Ginzberg, Carlo. The Cheese and the Worms: The Cosmos of a Sixteenth-Century Miller. Trans. John and Anne Tedeschi. Baltimore: John Hopkins, 1982.This is a book about the early modern period, but still well worth reading as a medievalist, because it gives a much more nuanced picture of heresy and inquisition than the prevailing popular views. The Italian Miller, Menocchio, developed a cosmology in which the world springs from decay, like worms from cheese. Unsurprisingly, this view was deemed heretical by the Catholic Church. Ginzberg’s other books are also well worth your time (especially The Night Battles: Witchcraft and Agrarian Cults in the Sixteenth and Seventeenth Century. Trans. John and Anne Tedeschi. Baltimore: John Hopkins, 1985).
This is the book that made one of my advisors become a medievalist and so is, indirectly, partly responsible for my own intellectual formation. Leclerq, a French historian and Benedictine monk, examines monastic education and reading and finds that medieval monks read both Christian and pagan texts with the aim of getting closer to God. Leclerq discusses medieval monastic reading as a meditative process that its practitioners described using metaphors of eating and digestion. This slow, thorough and ruminative approach is quite different to the kind of skim reading (or Googling) by which modern readers may acquaint themselves with information. Leclerq’s book is itself not at all susceptible to quick reading. Rather, reading this book is itself a meditative experience, requiring time and a quiet mind.

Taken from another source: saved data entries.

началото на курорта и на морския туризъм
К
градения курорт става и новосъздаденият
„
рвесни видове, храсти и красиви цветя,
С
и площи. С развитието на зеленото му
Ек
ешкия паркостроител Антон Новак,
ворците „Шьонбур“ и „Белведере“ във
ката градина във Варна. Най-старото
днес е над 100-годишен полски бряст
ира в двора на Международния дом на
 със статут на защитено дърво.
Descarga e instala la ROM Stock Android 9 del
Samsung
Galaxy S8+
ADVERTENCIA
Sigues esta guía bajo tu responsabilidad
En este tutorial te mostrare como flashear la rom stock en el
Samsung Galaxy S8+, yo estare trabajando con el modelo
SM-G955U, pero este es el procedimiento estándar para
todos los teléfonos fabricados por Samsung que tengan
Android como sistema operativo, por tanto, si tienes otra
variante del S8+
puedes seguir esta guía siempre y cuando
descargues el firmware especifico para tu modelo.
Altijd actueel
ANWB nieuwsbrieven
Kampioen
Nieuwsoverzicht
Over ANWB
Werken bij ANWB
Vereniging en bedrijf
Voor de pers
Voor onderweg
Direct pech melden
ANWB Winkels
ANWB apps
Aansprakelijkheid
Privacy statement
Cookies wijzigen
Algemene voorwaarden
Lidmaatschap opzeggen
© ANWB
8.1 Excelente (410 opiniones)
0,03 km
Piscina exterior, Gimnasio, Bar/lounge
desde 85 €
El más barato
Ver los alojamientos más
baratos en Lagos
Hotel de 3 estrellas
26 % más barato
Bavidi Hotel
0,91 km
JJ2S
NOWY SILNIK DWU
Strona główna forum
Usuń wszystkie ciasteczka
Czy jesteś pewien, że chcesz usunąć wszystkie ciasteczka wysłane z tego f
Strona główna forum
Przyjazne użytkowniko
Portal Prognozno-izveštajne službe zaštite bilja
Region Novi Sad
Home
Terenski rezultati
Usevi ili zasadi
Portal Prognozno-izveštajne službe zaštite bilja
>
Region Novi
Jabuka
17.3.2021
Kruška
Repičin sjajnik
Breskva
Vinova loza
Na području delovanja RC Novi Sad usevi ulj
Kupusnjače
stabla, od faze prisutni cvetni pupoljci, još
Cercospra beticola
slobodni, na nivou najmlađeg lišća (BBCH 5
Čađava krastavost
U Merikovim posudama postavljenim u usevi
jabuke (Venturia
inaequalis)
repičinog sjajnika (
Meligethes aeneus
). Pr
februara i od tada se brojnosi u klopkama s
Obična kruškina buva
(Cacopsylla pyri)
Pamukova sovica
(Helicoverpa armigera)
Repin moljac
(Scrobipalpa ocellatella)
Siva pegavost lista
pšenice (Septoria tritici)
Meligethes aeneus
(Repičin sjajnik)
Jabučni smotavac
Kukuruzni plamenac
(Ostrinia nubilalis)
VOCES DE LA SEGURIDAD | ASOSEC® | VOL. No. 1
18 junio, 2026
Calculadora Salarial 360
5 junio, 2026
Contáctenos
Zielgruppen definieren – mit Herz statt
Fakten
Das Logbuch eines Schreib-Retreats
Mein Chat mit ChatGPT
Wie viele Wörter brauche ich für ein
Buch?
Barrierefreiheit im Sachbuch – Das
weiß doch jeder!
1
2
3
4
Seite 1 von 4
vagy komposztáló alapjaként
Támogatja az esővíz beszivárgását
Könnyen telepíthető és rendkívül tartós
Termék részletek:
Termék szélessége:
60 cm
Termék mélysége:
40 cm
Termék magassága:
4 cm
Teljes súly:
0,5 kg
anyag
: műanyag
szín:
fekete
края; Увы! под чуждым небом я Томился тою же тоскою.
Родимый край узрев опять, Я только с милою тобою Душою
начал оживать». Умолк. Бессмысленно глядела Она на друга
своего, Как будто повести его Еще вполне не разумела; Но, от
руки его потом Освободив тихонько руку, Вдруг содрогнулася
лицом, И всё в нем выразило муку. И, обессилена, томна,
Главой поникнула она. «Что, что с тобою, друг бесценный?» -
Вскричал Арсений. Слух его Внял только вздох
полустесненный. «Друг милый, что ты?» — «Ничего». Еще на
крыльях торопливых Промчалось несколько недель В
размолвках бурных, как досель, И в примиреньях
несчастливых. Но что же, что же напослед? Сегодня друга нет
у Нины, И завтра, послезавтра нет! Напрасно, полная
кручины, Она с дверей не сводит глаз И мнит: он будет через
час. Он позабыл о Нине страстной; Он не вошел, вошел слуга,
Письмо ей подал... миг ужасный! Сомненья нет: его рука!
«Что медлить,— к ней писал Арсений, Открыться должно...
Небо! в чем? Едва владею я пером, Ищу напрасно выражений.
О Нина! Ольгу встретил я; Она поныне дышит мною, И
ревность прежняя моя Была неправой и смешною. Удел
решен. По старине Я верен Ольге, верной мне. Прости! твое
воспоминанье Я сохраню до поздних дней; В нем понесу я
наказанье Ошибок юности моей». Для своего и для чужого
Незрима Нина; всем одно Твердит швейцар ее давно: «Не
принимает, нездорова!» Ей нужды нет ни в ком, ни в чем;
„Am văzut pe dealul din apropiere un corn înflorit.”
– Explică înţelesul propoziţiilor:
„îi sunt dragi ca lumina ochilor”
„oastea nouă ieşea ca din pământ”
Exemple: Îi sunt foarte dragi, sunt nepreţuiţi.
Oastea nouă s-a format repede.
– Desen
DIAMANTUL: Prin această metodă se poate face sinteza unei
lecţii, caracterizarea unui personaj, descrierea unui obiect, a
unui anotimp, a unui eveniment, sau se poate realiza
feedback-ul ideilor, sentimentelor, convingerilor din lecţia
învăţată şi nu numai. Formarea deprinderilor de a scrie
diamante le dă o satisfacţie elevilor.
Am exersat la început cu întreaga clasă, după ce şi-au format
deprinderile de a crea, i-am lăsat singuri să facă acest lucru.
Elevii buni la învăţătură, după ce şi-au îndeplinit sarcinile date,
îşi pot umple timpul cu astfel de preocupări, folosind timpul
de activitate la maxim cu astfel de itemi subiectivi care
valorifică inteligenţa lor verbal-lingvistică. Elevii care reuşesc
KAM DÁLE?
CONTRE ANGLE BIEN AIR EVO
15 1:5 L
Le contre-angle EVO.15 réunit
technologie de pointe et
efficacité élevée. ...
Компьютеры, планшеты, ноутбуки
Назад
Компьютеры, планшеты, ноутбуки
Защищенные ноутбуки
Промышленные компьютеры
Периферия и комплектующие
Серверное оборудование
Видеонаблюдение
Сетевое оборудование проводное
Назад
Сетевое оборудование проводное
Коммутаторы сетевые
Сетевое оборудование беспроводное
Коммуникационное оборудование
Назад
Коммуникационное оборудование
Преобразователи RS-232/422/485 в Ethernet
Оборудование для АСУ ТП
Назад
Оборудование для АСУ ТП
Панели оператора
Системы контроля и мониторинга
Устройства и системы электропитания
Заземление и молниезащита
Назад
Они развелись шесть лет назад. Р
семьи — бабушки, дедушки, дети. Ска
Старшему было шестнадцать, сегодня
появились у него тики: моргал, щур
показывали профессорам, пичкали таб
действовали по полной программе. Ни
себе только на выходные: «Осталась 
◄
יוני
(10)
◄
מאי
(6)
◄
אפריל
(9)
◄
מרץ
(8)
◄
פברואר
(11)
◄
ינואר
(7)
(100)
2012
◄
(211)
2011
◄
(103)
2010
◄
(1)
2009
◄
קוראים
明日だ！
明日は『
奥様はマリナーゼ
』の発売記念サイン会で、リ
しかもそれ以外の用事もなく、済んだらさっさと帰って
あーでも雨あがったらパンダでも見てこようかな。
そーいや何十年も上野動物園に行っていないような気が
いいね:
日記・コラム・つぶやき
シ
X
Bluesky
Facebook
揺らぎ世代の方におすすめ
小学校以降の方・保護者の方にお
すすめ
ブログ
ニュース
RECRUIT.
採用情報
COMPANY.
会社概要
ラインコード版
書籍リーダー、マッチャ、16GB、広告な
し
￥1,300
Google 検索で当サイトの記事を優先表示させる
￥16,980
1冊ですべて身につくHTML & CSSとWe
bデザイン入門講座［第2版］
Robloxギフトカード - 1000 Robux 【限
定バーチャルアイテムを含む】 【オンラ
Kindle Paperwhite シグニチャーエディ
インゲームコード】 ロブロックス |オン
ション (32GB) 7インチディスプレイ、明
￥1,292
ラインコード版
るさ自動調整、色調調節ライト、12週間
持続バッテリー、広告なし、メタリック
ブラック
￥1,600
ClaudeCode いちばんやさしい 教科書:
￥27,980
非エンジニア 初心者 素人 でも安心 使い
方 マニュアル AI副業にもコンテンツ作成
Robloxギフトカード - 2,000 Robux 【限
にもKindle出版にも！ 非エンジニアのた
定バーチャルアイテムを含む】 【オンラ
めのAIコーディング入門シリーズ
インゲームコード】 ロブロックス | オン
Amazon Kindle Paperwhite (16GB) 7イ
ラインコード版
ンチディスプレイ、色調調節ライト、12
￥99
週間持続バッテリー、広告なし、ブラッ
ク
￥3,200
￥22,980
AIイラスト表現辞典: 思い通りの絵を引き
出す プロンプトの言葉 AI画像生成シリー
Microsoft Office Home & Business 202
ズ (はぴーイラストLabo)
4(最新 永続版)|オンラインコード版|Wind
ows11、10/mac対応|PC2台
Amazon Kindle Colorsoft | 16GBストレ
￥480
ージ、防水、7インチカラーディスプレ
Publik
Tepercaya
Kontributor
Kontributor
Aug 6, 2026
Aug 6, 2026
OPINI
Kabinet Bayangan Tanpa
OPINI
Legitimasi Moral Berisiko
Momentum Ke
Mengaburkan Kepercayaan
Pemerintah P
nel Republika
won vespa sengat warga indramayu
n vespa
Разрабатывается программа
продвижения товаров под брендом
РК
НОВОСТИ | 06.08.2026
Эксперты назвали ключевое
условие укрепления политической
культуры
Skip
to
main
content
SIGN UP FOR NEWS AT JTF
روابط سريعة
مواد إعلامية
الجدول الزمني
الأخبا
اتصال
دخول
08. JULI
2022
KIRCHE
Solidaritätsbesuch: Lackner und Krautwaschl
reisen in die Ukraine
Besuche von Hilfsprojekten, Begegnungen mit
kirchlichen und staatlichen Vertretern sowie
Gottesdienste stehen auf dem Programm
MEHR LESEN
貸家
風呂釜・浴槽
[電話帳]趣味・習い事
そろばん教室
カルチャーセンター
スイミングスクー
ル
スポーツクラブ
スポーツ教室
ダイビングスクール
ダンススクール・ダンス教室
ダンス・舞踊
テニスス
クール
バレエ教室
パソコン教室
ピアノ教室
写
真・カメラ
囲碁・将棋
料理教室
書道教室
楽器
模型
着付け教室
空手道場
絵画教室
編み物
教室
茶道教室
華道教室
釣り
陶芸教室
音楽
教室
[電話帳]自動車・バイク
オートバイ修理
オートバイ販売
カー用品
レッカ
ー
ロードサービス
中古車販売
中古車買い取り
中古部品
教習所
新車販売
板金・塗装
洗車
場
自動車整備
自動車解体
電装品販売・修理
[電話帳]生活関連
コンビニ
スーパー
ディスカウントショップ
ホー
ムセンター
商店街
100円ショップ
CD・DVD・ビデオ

Schmidt, Jean-Claude. The Holy Greyhound: Guinefort, Healer of Children since the Thirteenth Century. Cambridge: Cambridge University Press, 1983.Since the thirteenth century, the Catholic Church claimed the exclusive right to canonize saints, but in reality it proved impossible to enforce who – or what – was revered in this manner by local communities. Catholic theology does not support the notion of a dog saint, but that didn’t hamper Guinefort’s popularity.
And a film: Into Great Silence (2006, Philip Gröning). Like Leclerq’s book, this film is a meditative experience. The filmmaker received permission to live in the alpine Carthusian monastery of Grand Chartreuse, which has changed very little since its foundation in the late eleventh century. There is no plot and very little dialogue in this film – don’t watch it expecting to be entertained, but you may find yourself transported into a calm and contemplative space through vicarious experience of the monks’ life.